O trabalho que segue se constitui a partir de uma proposta investigativa que tem por objetivo central analisar as formas pelas quais a comunidade surda pode se relacionar com o espaço escolar. Com isso, emerge um panorama no qual as práticas disciplinares da escola são revistas, alteradas e condicionadas pela aproximação com a comunidade surda. Esta, por sua vez, também apresenta contornos bastante peculiares, irrompendo como um espaço que tem na renitência dos discursos acerca da cultura, sua principal arma de resistência.

Palavras-chave: cultura, diferença, escola e comunidade surda.

Abstract

The work that goes on is from a research proposal that aims at examining the ways in which the deaf community can relate to the school environment. A picture emerges in which the school’s disciplinary practices are reviewed, modified and conditioned by the approach to the deaf community. This, in turn, also has very peculiar forms, breaking into a space that is the reluctance of discourses about culture, its main weapon of resistance.

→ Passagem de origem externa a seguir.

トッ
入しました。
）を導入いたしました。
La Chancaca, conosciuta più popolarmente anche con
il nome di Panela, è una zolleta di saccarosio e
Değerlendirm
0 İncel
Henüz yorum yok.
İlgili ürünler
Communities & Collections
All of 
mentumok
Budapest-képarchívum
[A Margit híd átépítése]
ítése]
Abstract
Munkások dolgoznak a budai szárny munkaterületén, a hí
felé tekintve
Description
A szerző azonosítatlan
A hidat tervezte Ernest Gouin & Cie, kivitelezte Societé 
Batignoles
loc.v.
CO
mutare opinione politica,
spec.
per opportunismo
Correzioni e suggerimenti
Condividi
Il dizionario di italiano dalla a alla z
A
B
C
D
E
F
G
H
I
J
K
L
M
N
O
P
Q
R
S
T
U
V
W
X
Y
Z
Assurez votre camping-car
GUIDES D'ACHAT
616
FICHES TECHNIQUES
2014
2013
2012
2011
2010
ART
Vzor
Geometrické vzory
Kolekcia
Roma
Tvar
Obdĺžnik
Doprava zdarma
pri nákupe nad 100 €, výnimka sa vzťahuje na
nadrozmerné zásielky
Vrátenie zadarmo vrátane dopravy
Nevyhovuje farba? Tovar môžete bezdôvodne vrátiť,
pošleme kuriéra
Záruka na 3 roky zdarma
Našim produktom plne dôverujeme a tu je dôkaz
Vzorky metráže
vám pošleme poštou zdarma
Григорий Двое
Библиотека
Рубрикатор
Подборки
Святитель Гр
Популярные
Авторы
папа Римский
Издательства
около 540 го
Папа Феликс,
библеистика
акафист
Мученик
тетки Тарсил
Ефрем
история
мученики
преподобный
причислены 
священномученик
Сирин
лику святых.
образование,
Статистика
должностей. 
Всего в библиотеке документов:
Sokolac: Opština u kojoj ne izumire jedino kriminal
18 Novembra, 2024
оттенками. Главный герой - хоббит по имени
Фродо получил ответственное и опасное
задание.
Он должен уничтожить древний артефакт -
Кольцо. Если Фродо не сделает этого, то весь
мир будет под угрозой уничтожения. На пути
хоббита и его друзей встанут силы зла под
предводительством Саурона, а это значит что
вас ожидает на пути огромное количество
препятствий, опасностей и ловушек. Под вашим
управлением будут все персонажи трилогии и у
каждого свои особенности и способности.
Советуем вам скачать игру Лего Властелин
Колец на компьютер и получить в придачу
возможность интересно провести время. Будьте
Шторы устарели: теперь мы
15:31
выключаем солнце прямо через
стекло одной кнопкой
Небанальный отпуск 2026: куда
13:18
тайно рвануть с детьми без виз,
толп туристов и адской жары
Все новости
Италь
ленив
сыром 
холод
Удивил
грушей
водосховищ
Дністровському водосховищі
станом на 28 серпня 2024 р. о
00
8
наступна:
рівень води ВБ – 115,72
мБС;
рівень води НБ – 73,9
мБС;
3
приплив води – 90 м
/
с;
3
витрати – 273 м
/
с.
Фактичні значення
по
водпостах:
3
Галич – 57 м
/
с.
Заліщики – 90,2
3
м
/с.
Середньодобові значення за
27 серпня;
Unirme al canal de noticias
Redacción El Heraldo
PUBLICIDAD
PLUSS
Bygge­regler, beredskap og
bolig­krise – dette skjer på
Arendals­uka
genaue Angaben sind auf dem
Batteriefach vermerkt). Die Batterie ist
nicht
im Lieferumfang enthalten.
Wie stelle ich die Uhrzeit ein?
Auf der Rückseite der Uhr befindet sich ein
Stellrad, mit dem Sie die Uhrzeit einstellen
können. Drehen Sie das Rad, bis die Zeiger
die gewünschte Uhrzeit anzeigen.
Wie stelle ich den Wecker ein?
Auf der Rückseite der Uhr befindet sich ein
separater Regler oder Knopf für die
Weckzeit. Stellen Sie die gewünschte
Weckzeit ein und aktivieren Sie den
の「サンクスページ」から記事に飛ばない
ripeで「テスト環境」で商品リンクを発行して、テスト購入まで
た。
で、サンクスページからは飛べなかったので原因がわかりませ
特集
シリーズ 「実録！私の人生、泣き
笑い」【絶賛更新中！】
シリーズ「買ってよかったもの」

Keywords: culture, difference, school and the deaf community.

O texto que aqui segue tem por objetivo central analisar as diferentes formas pelas quais a comunidade surda pode se relacionar com o espaço escolar. Pretendo observar de que maneira a escola vem se constituindo enquanto espaço de disciplinamento, do circuito da cultura, de instituições de significados. A escola para surdos é, muitas vezes, o único lugar de comunicação. Pode-se inferir, com isso, que ela tenha alguns papéis que a diferem de escolas regulares. Com isso, faz-se necessário tentar compreender como as práticas disciplinares da escola são revistas, alteradas e condicionadas pela aproximação com a comunidade surda. O que proponho, então, é analisar de que maneira a escola de surdos está sendo produzida e que local ela está ocupando quando a comunidade surda se encontra, se relaciona ou, até mesmo, se aloca no espaço escolar. Dentre o universo de elementos que atravessam ou tangenciam a proposta principal deste texto, elejo para desenvolver aqui temas concernentes à instituição escolar, à cultura e à comunidade.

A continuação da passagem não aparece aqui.